- Work order -
Find the word "hata" in the listing; pull out each line holding it.

- Data to examine -
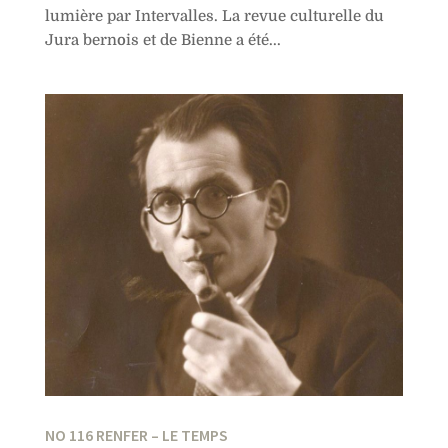
lumière par Intervalles. La revue culturelle du
Jura bernois et de Bienne a été...
NO 116 RENFER – LE TEMPS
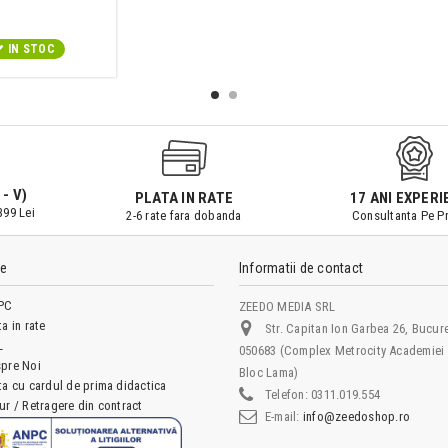
IN STOC
 - V)
PLATA IN RATE
17 ANI EXPERI
399 Lei
2-6 rate fara dobanda
Consultanta Pe Pr
le
Informatii de contact
PC
ZEEDO MEDIA SRL
ta in rate
Str. Capitan Ion Garbea 26, Bucure
L
050683 (Complex Metrocity Academiei 
pre Noi
Bloc Lama)
ta cu cardul de prima didactica
Telefon:
0311.019.554
ur / Retragere din contract
E-mail:
info@zeedoshop.ro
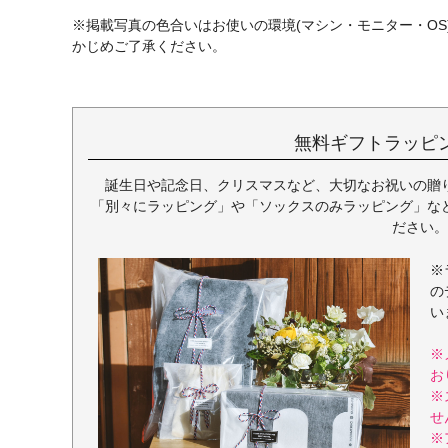
※掲載写真の色合いはお使いの環境(マシン・モニター・O
かじめご了承ください。
無料ギフトラッピ
誕生日や記念日、クリスマスなど、大切なお祝いの贈
「別々にラッピング」や「ソックスのみラッピング」な
ださい。
※
の
い
※
お
※
せ
※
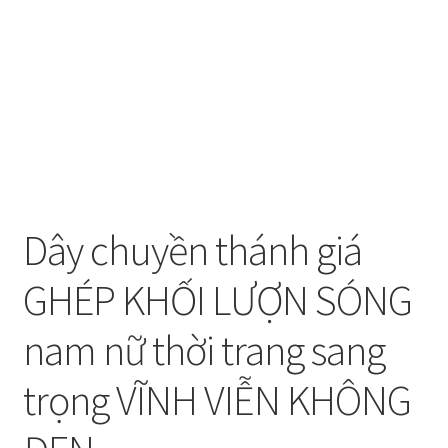
Dây chuyền thánh giá
GHÉP KHỐI LƯỢN SÓNG
nam nữ thời trang sang
trọng VĨNH VIỄN KHÔNG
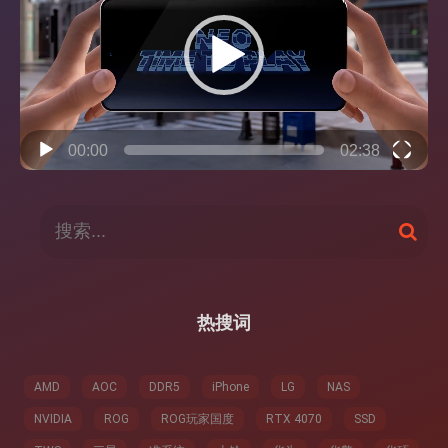
放
器
00:00
02:38
搜
搜
索
索
：
热搜词
AMD
AOC
DDR5
iPhone
LG
NAS
NVIDIA
ROG
ROG玩家国度
RTX 4070
SSD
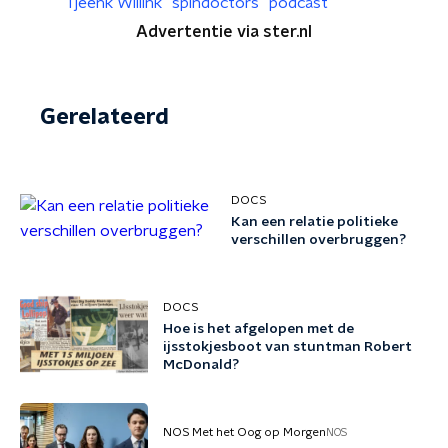
Tjeenk Willink
spindoctors
podcast
Advertentie via ster.nl
Gerelateerd
DOCS
Kan een relatie politieke
verschillen overbruggen?
DOCS
Hoe is het afgelopen met de
ijsstokjesboot van stuntman Robert
McDonald?
NOS Met het Oog op Morgen
NOS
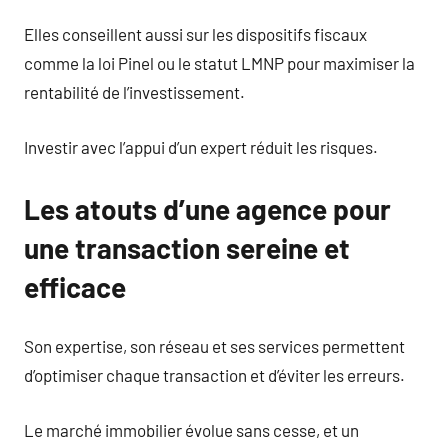
Elles conseillent aussi sur les dispositifs fiscaux
comme la loi Pinel ou le statut LMNP pour maximiser la
rentabilité de l’investissement.
Investir avec l’appui d’un expert réduit les risques.
Les atouts d’une agence pour
une transaction sereine et
efficace
Son expertise, son réseau et ses services permettent
d’optimiser chaque transaction et d’éviter les erreurs.
Le marché immobilier évolue sans cesse, et un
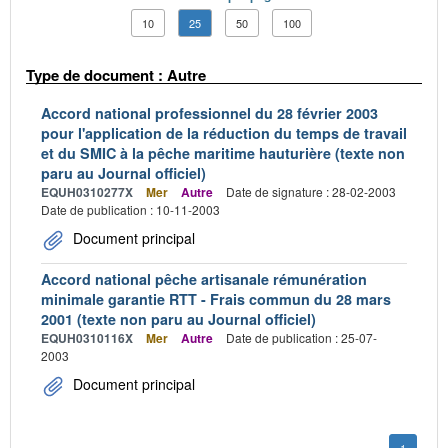
10
25
50
100
Type de document : Autre
Accord national professionnel du 28 février 2003
pour l'application de la réduction du temps de travail
et du SMIC à la pêche maritime hauturière (texte non
paru au Journal officiel)
EQUH0310277X
Mer
Autre
Date de signature : 28-02-2003
Date de publication : 10-11-2003
Document principal
Accord national pêche artisanale rémunération
minimale garantie RTT - Frais commun du 28 mars
2001 (texte non paru au Journal officiel)
EQUH0310116X
Mer
Autre
Date de publication : 25-07-
2003
Document principal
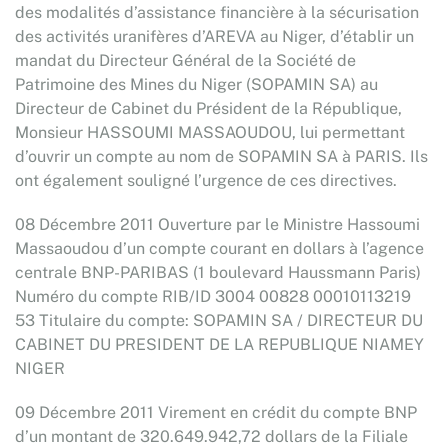
des modalités d’assistance financière à la sécurisation
des activités uranifères d’AREVA au Niger, d’établir un
mandat du Directeur Général de la Société de
Patrimoine des Mines du Niger (SOPAMIN SA) au
Directeur de Cabinet du Président de la République,
Monsieur HASSOUMI MASSAOUDOU, lui permettant
d’ouvrir un compte au nom de SOPAMIN SA à PARIS. Ils
ont également souligné l’urgence de ces directives.
08 Décembre 2011 Ouverture par le Ministre Hassoumi
Massaoudou d’un compte courant en dollars à l’agence
centrale BNP-PARIBAS (1 boulevard Haussmann Paris)
Numéro du compte RIB/ID 3004 00828 00010113219
53 Titulaire du compte: SOPAMIN SA / DIRECTEUR DU
CABINET DU PRESIDENT DE LA REPUBLIQUE NIAMEY
NIGER
09 Décembre 2011 Virement en crédit du compte BNP
d’un montant de 320.649.942,72 dollars de la Filiale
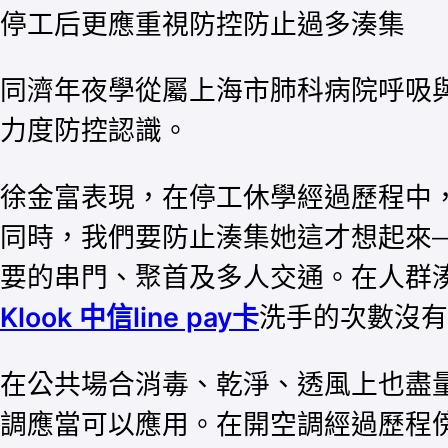
停工后更應重視防控防止過多湊集
同濟年夜學從屬上海市肺科病院呼吸
力度防控認識。
徐金富表現，在停工休學經過歷程中
同時，我們要防止湊集她這才想起來
要的串門、聚首及多人交通。在人群
Klook 中信line pay卡
洗手的次數沒有
在公共場合消毒、乾淨、透風上也盡
調應當可以應用。在開空調經過歷程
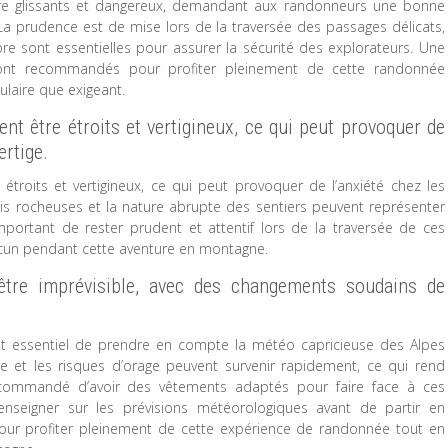
tre glissants et dangereux, demandant aux randonneurs une bonne
. La prudence est de mise lors de la traversée des passages délicats,
bre sont essentielles pour assurer la sécurité des explorateurs. Une
ont recommandés pour profiter pleinement de cette randonnée
laire que exigeant.
t être étroits et vertigineux, ce qui peut provoquer de
ertige.
troits et vertigineux, ce qui peut provoquer de l’anxiété chez les
is rocheuses et la nature abrupte des sentiers peuvent représenter
important de rester prudent et attentif lors de la traversée de ces
chacun pendant cette aventure en montagne.
être imprévisible, avec des changements soudains de
st essentiel de prendre en compte la météo capricieuse des Alpes
 et les risques d’orage peuvent survenir rapidement, ce qui rend
ecommandé d’avoir des vêtements adaptés pour faire face à ces
renseigner sur les prévisions météorologiques avant de partir en
pour profiter pleinement de cette expérience de randonnée tout en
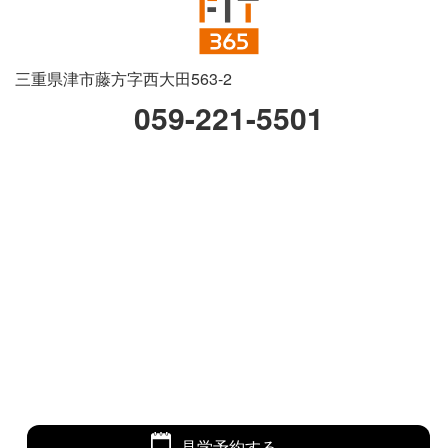
三重県津市藤方字西大田563-2
059-221-5501
見学予約する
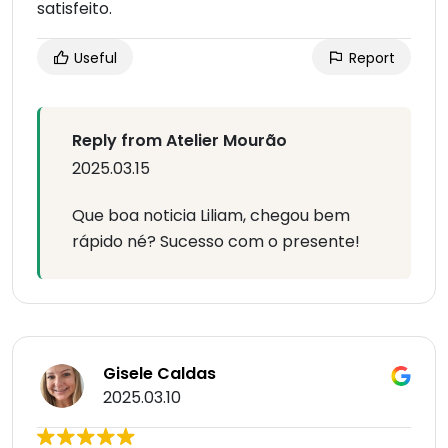
satisfeito.
Useful
Report
Reply from Atelier Mourão
2025.03.15
Que boa noticia Liliam, chegou bem
rápido né? Sucesso com o presente!
Gisele Caldas
2025.03.10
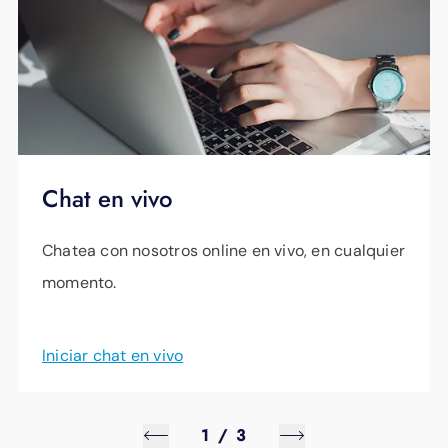
más. Además, puede ver el movimiento de los
activo detecta de inmediato nuevos
dispositivos conectados para ayudar a
ciberataques y aísla automáticamente los
monitorear la actividad en el sitio, como las
dispositivos que se comportan fuera de sus
interacciones con los clientes, la demanda
parámetros normales para evitar que las
comercial y los patrones de flujo de tráfico,
amenazas se propaguen.
para ayudar a programar mejor la dotación
Chat en vivo
de personal, planificar promociones,
modificar los planos de planta y más.
Chatea con nosotros online en vivo, en cualquier
momento.
Iniciar chat en vivo
1
/
3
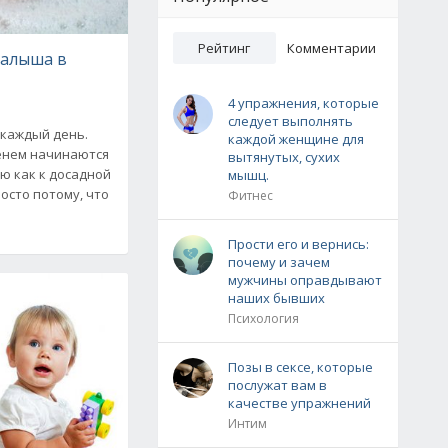
Рейтинг
Комментарии
малыша в
4 упражнения, которые
следует выполнять
 каждый день.
каждой женщине для
енем начинаются
вытянутых, сухих
ию как к досадной
мышц.
осто потому, что
Фитнес
Прости его и вернись:
почему и зачем
мужчины оправдывают
наших бывших
Психология
Позы в сексе, которые
послужат вам в
качестве упражнений
Интим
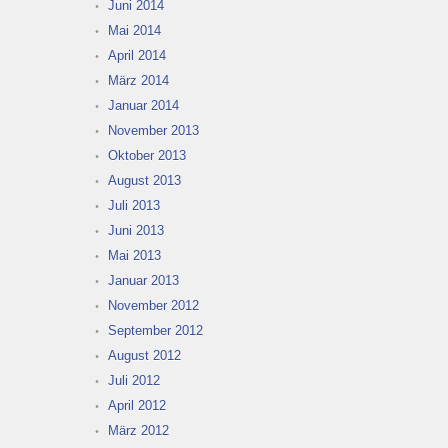
Juni 2014
Mai 2014
April 2014
März 2014
Januar 2014
November 2013
Oktober 2013
August 2013
Juli 2013
Juni 2013
Mai 2013
Januar 2013
November 2012
September 2012
August 2012
Juli 2012
April 2012
März 2012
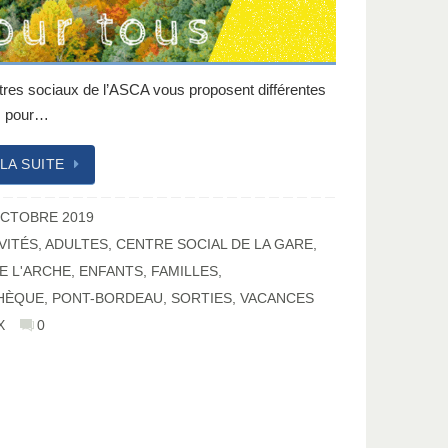
tres sociaux de l’ASCA vous proposent différentes
és pour…
 LA SUITE
OCTOBRE 2019
VITÉS
,
ADULTES
,
CENTRE SOCIAL DE LA GARE
,
E L'ARCHE
,
ENFANTS
,
FAMILLES
,
HÈQUE
,
PONT-BORDEAU
,
SORTIES
,
VACANCES
X
0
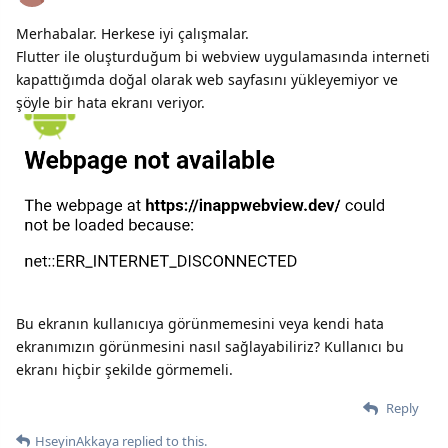
Merhabalar. Herkese iyi çalışmalar.
Flutter ile oluşturduğum bi webview uygulamasında interneti
kapattığımda doğal olarak web sayfasını yükleyemiyor ve
şöyle bir hata ekranı veriyor.
Bu ekranın kullanıcıya görünmemesini veya kendi hata
ekranımızın görünmesini nasıl sağlayabiliriz? Kullanıcı bu
ekranı hiçbir şekilde görmemeli.
Reply
HseyinAkkaya
replied to this.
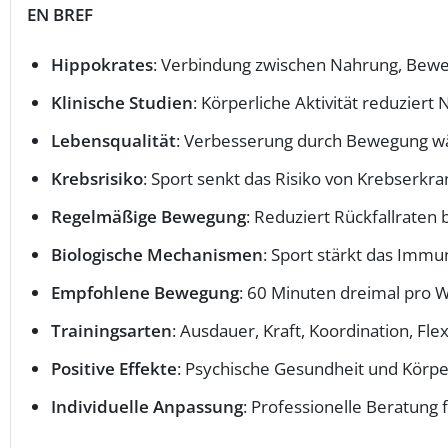
EN BREF
Hippokrates
: Verbindung zwischen Nahrung, Bew
Klinische Studien
: Körperliche Aktivität reduzier
Lebensqualität
: Verbesserung durch Bewegung w
Krebsrisiko
: Sport senkt das Risiko von Krebserkr
Regelmäßige Bewegung
: Reduziert Rückfallraten
Biologische Mechanismen
: Sport stärkt das Imm
Empfohlene Bewegung
: 60 Minuten dreimal pro
Trainingsarten
: Ausdauer, Kraft, Koordination, Flexi
Positive Effekte
: Psychische Gesundheit und Körp
Individuelle Anpassung
: Professionelle Beratun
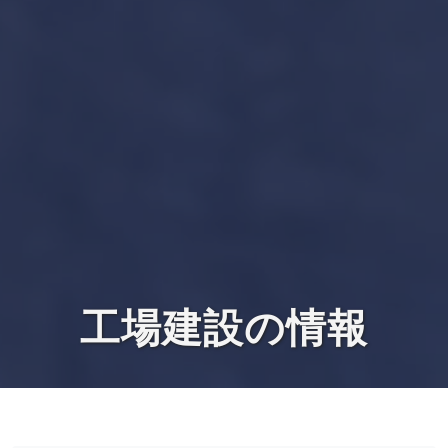
工場建設の情報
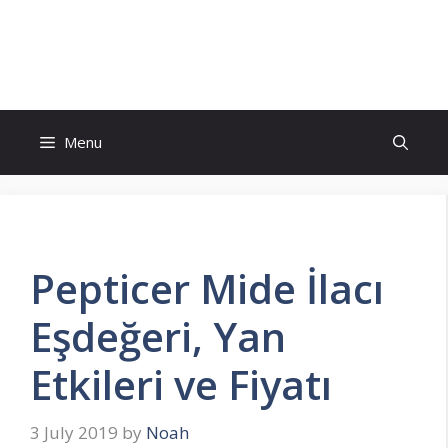
Skip
to
İlaç Muadili Eşdeğerleri
content
Menu
Pepticer Mide İlacı
Eşdeğeri, Yan
Etkileri ve Fiyatı
3 July 2019
by
Noah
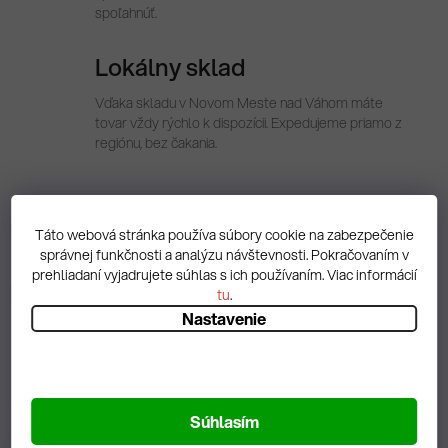
spoľahnúť.
Lokálny sklad
Vďaka skladu v Novom Meste nad Váhom máte
tovar vždy rýchlo k dispozícii. Expedujeme priamo z
regiónu, bez čakania.
Popis
Táto webová stránka používa súbory cookie na zabezpečenie
správnej funkčnosti a analýzu návštevnosti. Pokračovaním v
prehliadaní vyjadrujete súhlas s ich používaním. Viac informácií
Diskusia
tu
.
Nastavenie
Spätná väzba
Súhlasím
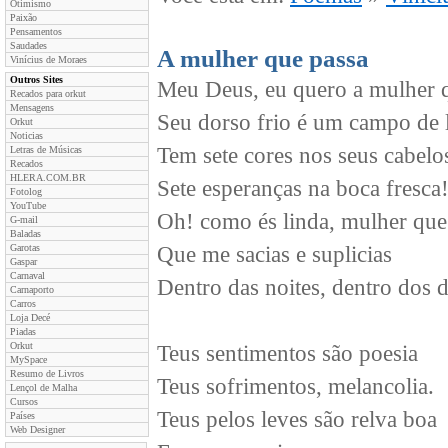
Otimismo
Paixão
Pensamentos
Saudades
A mulher que passa
Vinícius de Moraes
Outros Sites
Meu Deus, eu quero a mulher 
Recados para orkut
Mensagens
Seu dorso frio é um campo de l
Orkut
Noticias
Tem sete cores nos seus cabelo
Letras de Músicas
Recados
HLERA.COM.BR
Sete esperanças na boca fresca
Fotolog
YouTube
Oh! como és linda, mulher que
G-mail
Baladas
Garotas
Que me sacias e suplicias
Gaspar
Carnaval
Dentro das noites, dentro dos d
Carnaporto
Carros
Loja Decé
Piadas
Orkut
Teus sentimentos são poesia
MySpace
Resumo de Livros
Teus sofrimentos, melancolia.
Lençol de Malha
Cursos
Teus pelos leves são relva boa
Países
Web Designer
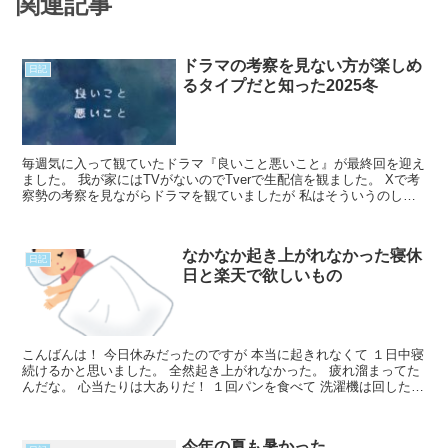
関連記事
ドラマの考察を見ない方が楽しめ
日記
るタイプだと知った2025冬
毎週気に入って観ていたドラマ『良いこと悪いこと』が最終回を迎え
ました。 我が家にはTVがないのでTverで生配信を観ました。 Xで考
察勢の考察を見ながらドラマを観ていましたが 私はそういうのしな
い方がドラマを楽しめるなぁと思いました。 元々Read More...
なかなか起き上がれなかった寝休
日記
日と楽天で欲しいもの
こんばんは！ 今日休みだったのですが 本当に起きれなくて １日中寝
続けるかと思いました。 全然起き上がれなかった。 疲れ溜まってた
んだな。 心当たりは大ありだ！ １回パンを食べて 洗濯機は回したん
だけど その後目覚めても 起き上がることはなRead More...
今年の夏も暑かった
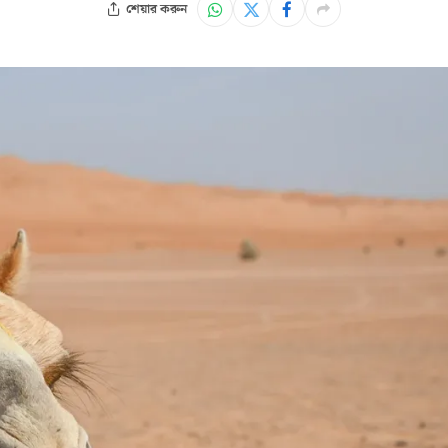
শেয়ার করুন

- Output below -
şöyle bir hata ekranı veriyor.
Bu ekranın kullanıcıya görünmemesini veya kendi hata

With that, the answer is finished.